Figure 2 – Baileigh 2’x2’ CNC Plasma Cutter


Theory

To implement our design, two lead screws, each connected to a stepper motor can be used to triangulate the Cartesian coordinate system. One end of each lead screw would be fixed at a certain distance apart from the base of the cutting area. At this end each lead screw would also be free to rotate about a certain range. Next, the other end of each lead screw would be coupled with the stepper motors which would then be attached to the plasma cutter. Given the scope of this design, a fine-tip dry erase marker was used to simulate the plasma cutter. The stepper motor can provide linear actuation to its coupled lead screw through a pair of hex nuts. This pair of hex nuts is attached to a piece of square steel tubing that houses a potentiometer measuring the rotation of the lead screw when traversing along the plane. The shaft of the potentiometer is then inserted to a suction cup that affixes the system to the drawing area. Each step that the stepper motor rotates corresponds to a linear actuation of the lead screw. Therefore moving from one coordinate to the next, requires a combination of translation along the lead screws as well as a rotation. A preliminary sketch of the design is illustrated in Figure 3.

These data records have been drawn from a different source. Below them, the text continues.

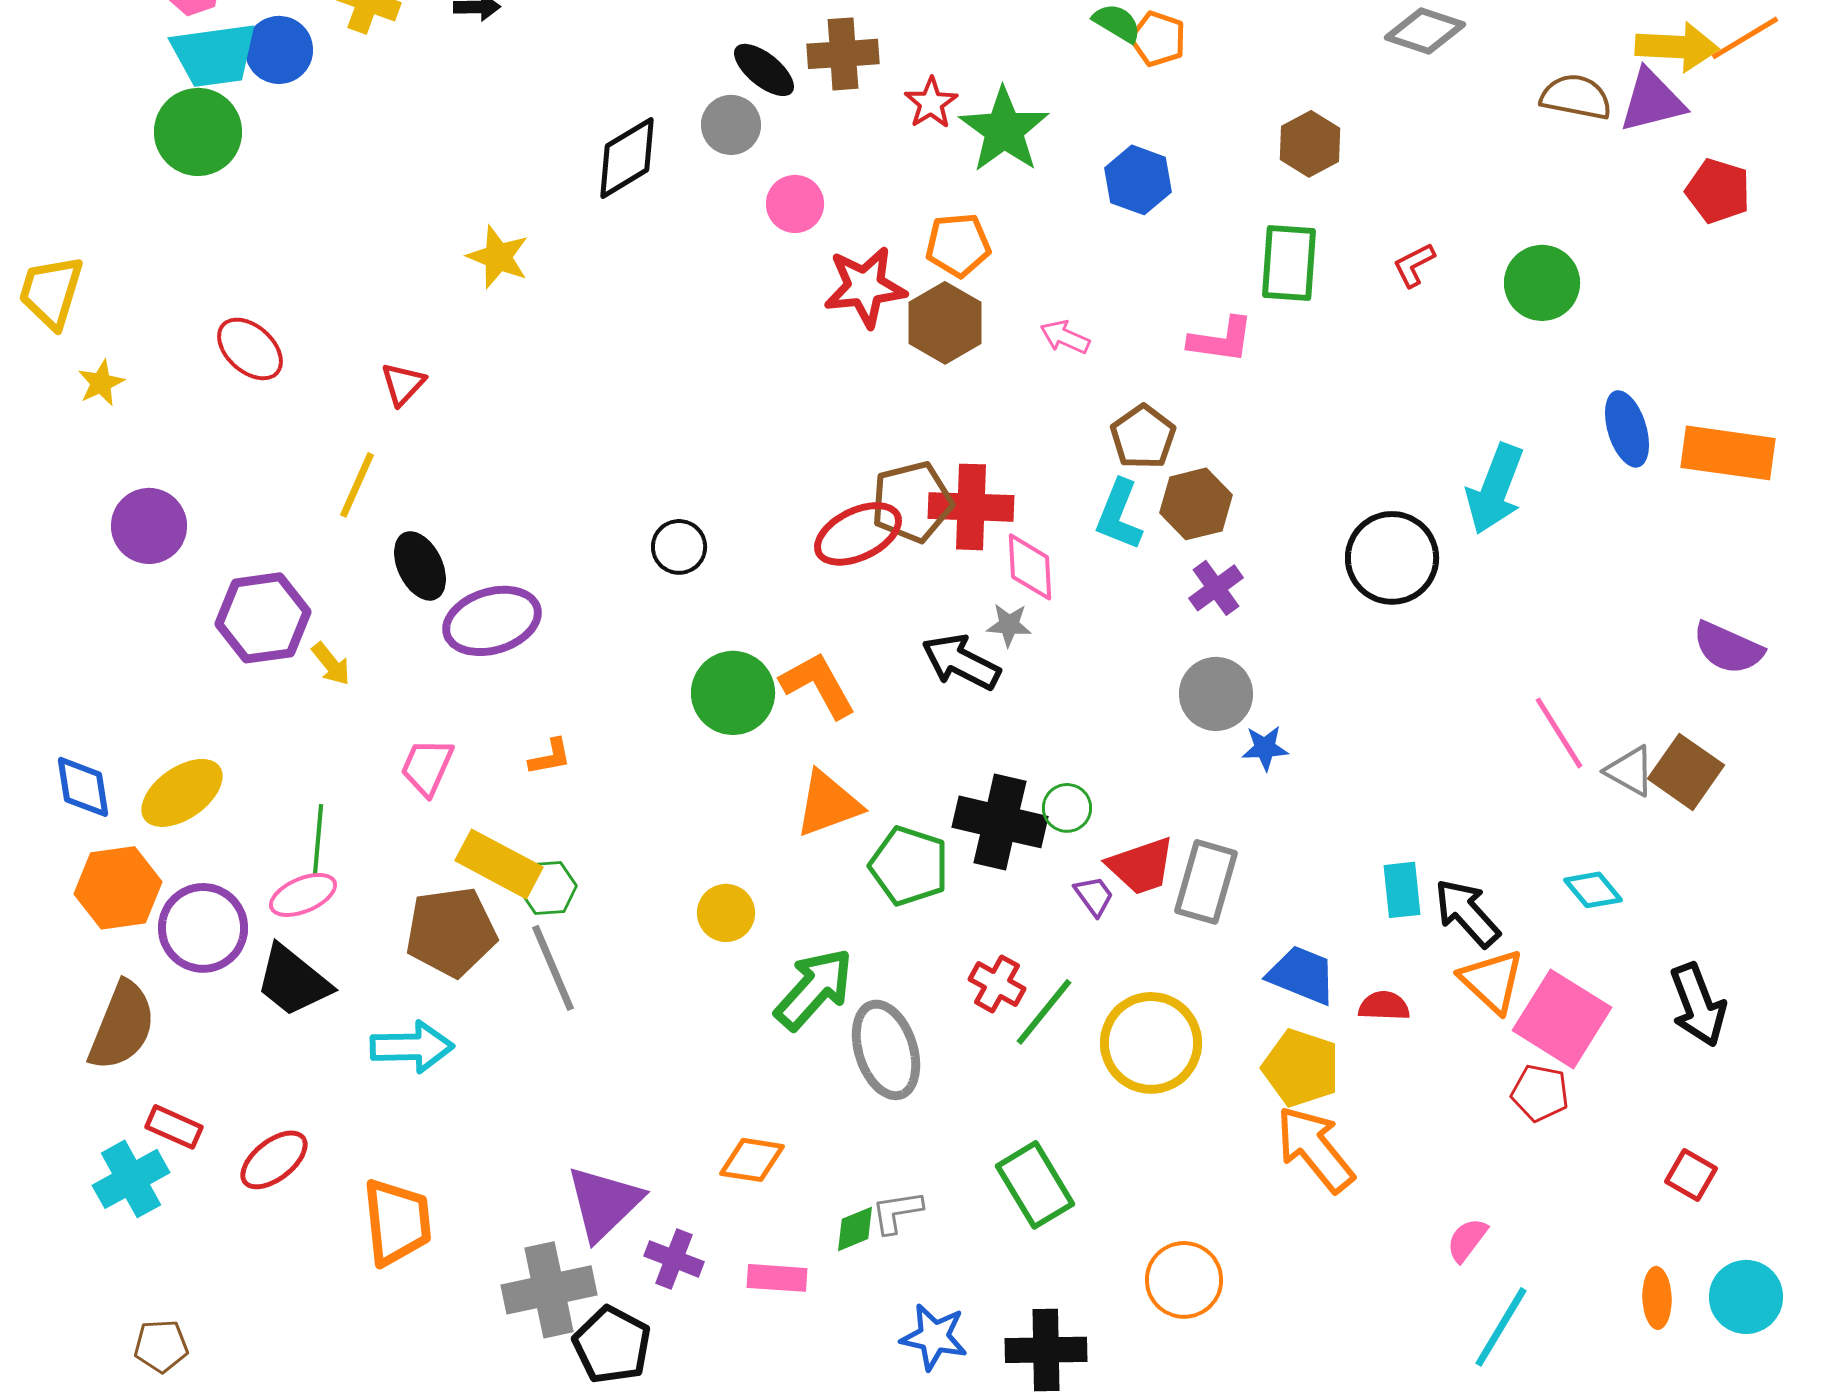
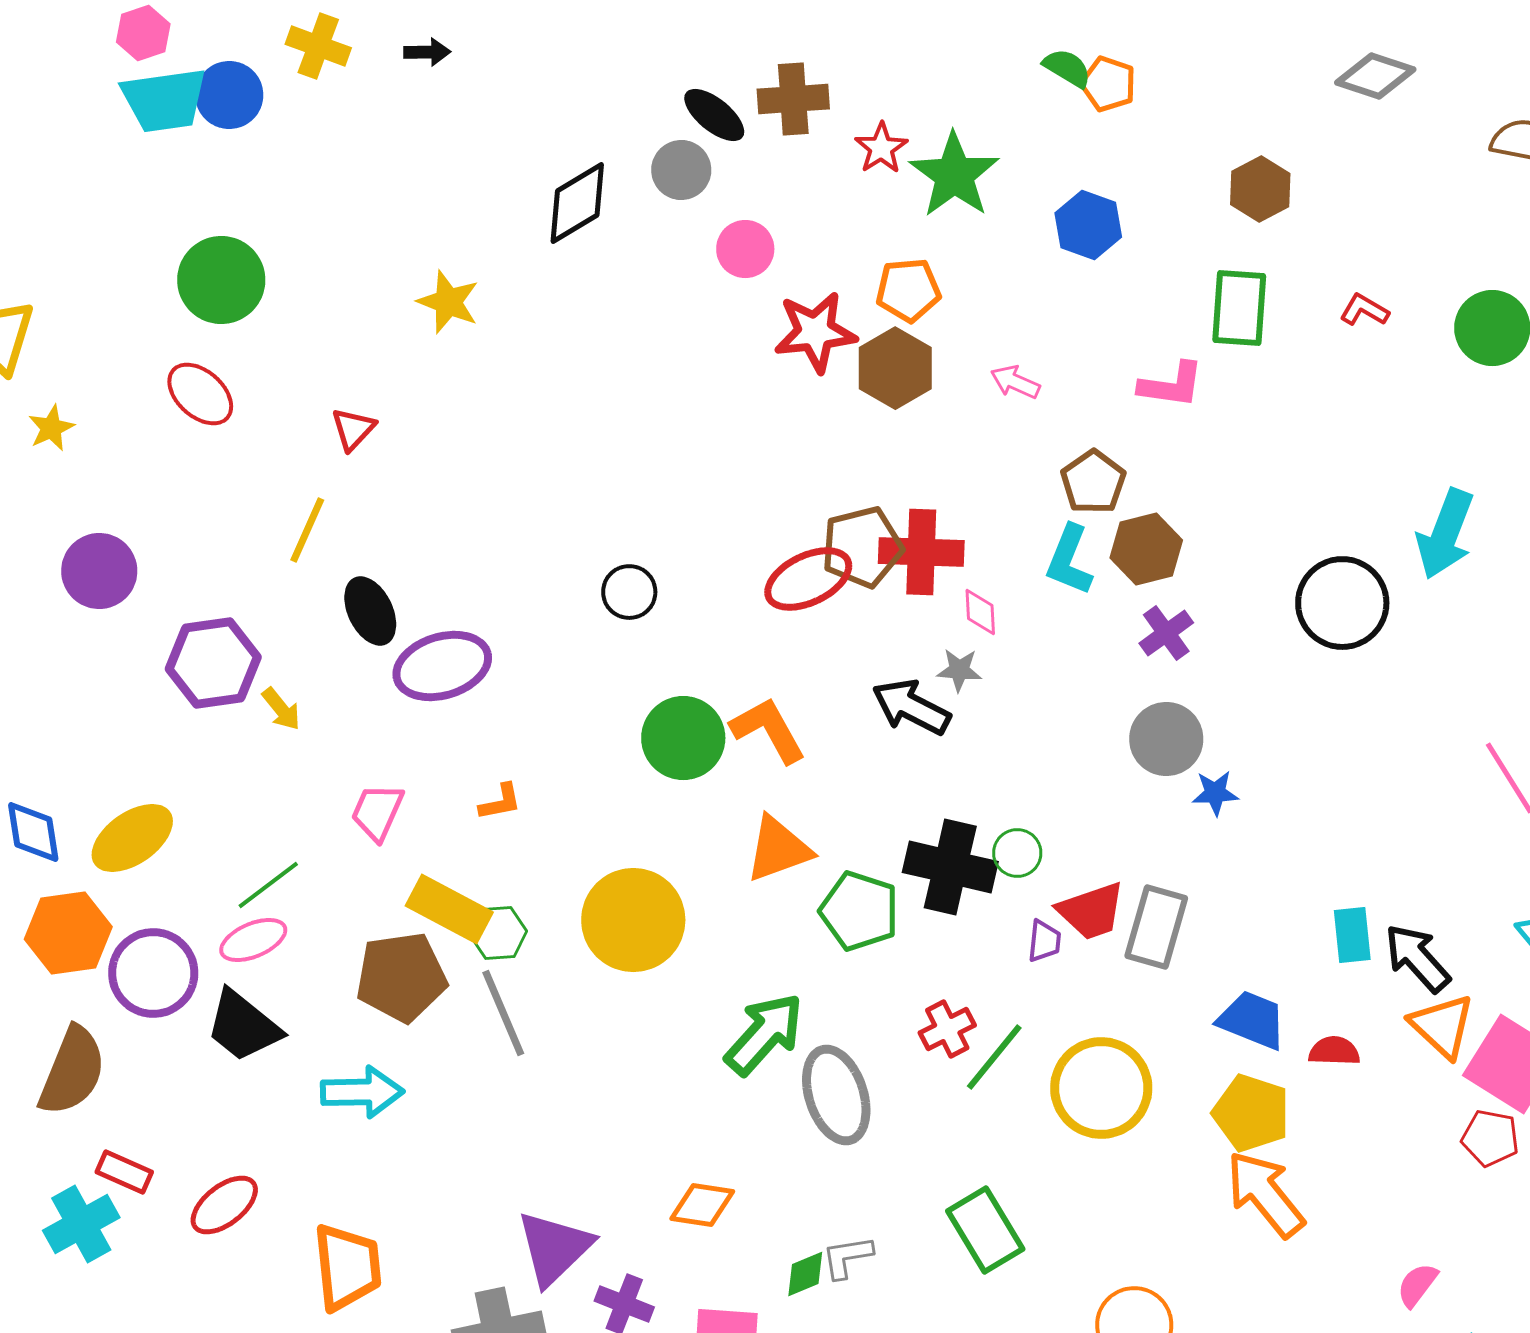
green circle: (198, 132) -> (221, 280), moved
red L-shape: (1414, 265) -> (1364, 310), turned 57
pink diamond: (1030, 567) -> (980, 612), size x0.7
green line: (318, 840) -> (268, 885), turned 48
purple trapezoid: (1094, 896) -> (1044, 941), turned 42
yellow circle: (726, 913) -> (633, 920), moved, size x1.8
red cross: (997, 984) -> (947, 1029), turned 34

Figure 3 – Preliminary Sketch

Since the coupled lead screws are allowed to rotate as well as translate, its movement is triangulated. The resolution of the drawing depends on the precision of each stepper motor. To illustrate this point, a sample cone of resolution is depicted in Figure 4. In this example, the step size is two percent of the distance between the fixed suction cups. Furthermore, each lead screw can sweep a radius of eighteen inches, as indicated in red, and represents the limit at which they can extend. The extension and retraction of each lead screw are represented with evenly stepped arcs. The intersection of arcs of each lead screw creates a curvilinear grid system, along which the drawing utensil can travel. It is worth noting, that as the boundaries of the grid system are approached, the grid units become skewed and consequently the resolution diminishes. However, the optimal drawing region is located in the center of the grid system, where the units increasingly adopt the shape of a square.


Figure 4 – Triangular Coordinate System


The movement from one point to another is illustrated with an example in Figure 5. Point 1 is the current position and is defined by the length of both lead screw A and B which correspond to motor A and motor B respectively. Likewise, Point 2 is the target position and is defined by the length of both lead screw A’ and B’. To optimally arrive at Point 2 from Point 1, the marker may travel any combination of predefined paths shown in red. Thus the stepper motors would work in conjunction with each other to travel towards the target point rather than away from it. A detailed analysis of the movement is broken down to the motor’s step size and is explained later.


Figure 5 – Path Movement


Parts and Materials Description

¼”-16 ACME Threaded Rod – used as the lead screw to translate turning motion to linear motion. The ACME thread form a 29o thread angle which can carry a heavier load and offer greater precision.

 
Figure 6 – NEMA 17 Stepper Motor

¼”-16 ACME Hex Nut – employed as the fastening mechanism to the ¼”-16 ACME Threaded Rod.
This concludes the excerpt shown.